Philip Collins, writing in The Times in March 2011, argued that "... the Civil Service isn't nearly as good as it needs to be. ...The fabled independence of the Civil service is a self-justifying myth ...The Whitehall culture is one in which caution is rewarded and risk-taking is frowned upon. The pliant progress up the ranks more reliably than the mavericks ... The anachronism of ministerial responsibility, which shields officials,should be abolished."
Elsewhere, some began to ask interesting questions, perhaps not so much about the civil service alone, but more about the structure of government, and the relationship between decision makers and Parliament:
- Is it still sensible to hold Ministers to account for the wide range of expertise-based decisions which are now taken by government?
- Is the country still best served by the constitutional settlement - established as long ago as 1918 - in which the relationship between civil servants and Ministers is supposed to be one of mutual interdependence, with Ministers providing authority and officials providing expertise, and 'speaking truth unto power'?
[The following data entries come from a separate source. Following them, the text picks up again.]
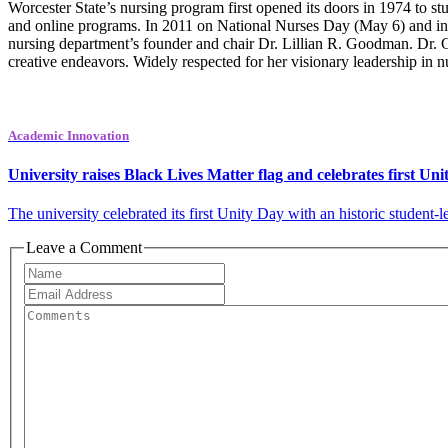
Worcester State’s nursing program first opened its doors in 1974 to stu
and online programs. In 2011 on National Nurses Day (May 6) and in 
nursing department’s founder and chair Dr. Lillian R. Goodman. Dr. 
creative endeavors. Widely respected for her visionary leadership in
Academic Innovation
University raises Black Lives Matter flag and celebrates first Un
The university celebrated its first Unity Day with an historic student-le
Leave a Comment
- How should departmental officials best be organised and remunerated?
- What is the right balance between cost and service quality in terms of both the service provided by 'Whitehall' to Ministers and the service provided by the wider (and much larger) Civil Service to the public?
- How much freedom should officials have to innovate and respond to local needs?
- Do we still need a single 'Civil Service' as distinct from a number of singular departmental administrations?
- Or, looking the other way, do we still need a single Civil Service comprising only 10% of, and quite separate from, the rest of the public service?
- Is the Cabinet Secretariat (created in 1916) still fit for purpose nearly 100 years later?
- Have we nothing to learn from overseas administrations?